Summerer Daniel, Wu Haiguo, Haase Bettina, Cheng Yang, Schracke Nadine, Stähler Cord F, Chee Mark S, Stähler Peer F, Beier Markus
febit biomed gmbh, 69120 Heidelberg, Germany.
Genome Res. 2009 Sep;19(9):1616-21. doi: 10.1101/gr.091942.109. Epub 2009 Jul 28.

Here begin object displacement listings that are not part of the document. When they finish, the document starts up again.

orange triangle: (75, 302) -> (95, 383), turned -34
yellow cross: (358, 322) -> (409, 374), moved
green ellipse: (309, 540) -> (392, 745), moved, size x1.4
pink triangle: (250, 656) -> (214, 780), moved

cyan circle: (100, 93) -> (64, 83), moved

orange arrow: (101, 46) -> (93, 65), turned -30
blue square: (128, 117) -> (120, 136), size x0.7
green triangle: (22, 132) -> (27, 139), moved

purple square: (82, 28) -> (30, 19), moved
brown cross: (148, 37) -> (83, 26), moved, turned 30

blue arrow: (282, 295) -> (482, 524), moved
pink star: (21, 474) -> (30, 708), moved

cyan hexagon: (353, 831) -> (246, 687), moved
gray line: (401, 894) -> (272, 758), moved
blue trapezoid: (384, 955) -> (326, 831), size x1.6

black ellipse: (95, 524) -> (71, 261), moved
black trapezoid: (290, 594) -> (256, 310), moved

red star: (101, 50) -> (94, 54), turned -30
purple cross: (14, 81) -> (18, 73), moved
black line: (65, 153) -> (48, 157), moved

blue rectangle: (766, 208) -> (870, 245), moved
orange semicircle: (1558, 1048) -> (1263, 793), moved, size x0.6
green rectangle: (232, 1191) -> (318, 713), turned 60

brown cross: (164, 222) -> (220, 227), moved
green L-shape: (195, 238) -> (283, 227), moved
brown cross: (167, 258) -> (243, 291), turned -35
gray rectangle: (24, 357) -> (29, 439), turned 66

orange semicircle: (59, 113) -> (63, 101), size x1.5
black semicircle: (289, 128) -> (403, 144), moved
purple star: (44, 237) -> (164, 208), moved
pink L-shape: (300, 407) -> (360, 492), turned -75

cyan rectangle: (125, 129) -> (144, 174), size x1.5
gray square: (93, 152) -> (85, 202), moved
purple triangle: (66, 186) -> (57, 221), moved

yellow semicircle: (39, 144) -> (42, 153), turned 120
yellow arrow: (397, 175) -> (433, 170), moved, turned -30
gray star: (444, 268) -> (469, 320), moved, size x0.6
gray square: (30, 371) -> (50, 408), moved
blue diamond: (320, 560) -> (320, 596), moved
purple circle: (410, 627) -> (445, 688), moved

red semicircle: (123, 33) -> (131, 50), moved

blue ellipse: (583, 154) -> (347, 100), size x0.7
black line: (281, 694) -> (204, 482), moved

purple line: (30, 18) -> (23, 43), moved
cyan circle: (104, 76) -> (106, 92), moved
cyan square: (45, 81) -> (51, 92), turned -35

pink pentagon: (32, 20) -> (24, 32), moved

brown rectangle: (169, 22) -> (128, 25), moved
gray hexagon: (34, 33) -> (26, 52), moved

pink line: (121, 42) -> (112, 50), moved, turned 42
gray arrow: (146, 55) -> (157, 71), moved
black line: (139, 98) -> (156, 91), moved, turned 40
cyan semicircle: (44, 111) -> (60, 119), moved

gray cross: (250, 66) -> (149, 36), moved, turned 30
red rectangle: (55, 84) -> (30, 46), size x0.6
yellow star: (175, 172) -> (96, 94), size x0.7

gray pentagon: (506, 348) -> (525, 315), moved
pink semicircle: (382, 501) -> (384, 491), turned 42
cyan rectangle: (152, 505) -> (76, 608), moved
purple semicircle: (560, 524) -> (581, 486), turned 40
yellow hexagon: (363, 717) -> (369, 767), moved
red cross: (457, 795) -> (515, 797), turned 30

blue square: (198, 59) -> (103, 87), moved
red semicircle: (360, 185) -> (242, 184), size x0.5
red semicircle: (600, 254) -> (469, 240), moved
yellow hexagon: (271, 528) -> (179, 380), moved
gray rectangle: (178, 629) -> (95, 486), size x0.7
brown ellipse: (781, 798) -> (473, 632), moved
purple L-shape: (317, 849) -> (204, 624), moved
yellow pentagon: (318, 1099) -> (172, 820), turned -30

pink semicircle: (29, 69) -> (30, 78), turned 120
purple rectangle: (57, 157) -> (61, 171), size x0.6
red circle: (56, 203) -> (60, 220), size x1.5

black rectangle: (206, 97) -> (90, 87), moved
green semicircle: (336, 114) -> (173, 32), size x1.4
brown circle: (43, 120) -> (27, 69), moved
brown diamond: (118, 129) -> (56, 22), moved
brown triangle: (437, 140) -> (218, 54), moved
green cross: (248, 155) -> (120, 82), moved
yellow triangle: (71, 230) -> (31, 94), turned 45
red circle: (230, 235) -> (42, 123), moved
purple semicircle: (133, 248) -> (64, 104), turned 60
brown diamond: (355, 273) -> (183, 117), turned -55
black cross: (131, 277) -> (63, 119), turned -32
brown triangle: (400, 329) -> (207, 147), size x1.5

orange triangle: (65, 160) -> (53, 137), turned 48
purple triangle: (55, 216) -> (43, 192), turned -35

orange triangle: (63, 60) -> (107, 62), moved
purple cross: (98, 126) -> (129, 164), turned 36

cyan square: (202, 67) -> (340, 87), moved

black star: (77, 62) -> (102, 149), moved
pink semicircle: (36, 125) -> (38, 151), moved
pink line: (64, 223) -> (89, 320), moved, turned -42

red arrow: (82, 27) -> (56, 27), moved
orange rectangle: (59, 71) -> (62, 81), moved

The lack of efficient high-throughput methods for enrichment of specific sequences from genomic DNA represents a key bottleneck in exploiting the enormous potential of next-generation sequencers. Such methods would allow for a systematic and targeted analysis of relevant genomic regions. Recent studies reported sequence enrichment using a hybridization step to specific DNA capture probes as a possible solution to the problem. However, so far no method has provided sufficient depths of coverage for reliable base calling over the entire target regions. We report a strategy to multiply the enrichment performance and consequently improve depth and breadth of coverage for desired target sequences by applying two iterative cycles of hybridization with microfluidic Geniom biochips. Using this strategy, we enriched and then sequenced the cancer-related genes BRCA1 and TP53 and a set of 1000 individual dbSNP regions of 500 bp using Illumina technology. We achieved overall enrichment factors of up to 1062-fold and average coverage depths of 470-fold. Combined with high coverage uniformity, this resulted in nearly complete consensus coverages with >86% of target region covered at 20-fold or higher. Analysis of SNP calling accuracies after enrichment revealed excellent concordance, with the reference sequence closely mirroring the previously reported performance of Illumina sequencing conducted without sequence enrichment.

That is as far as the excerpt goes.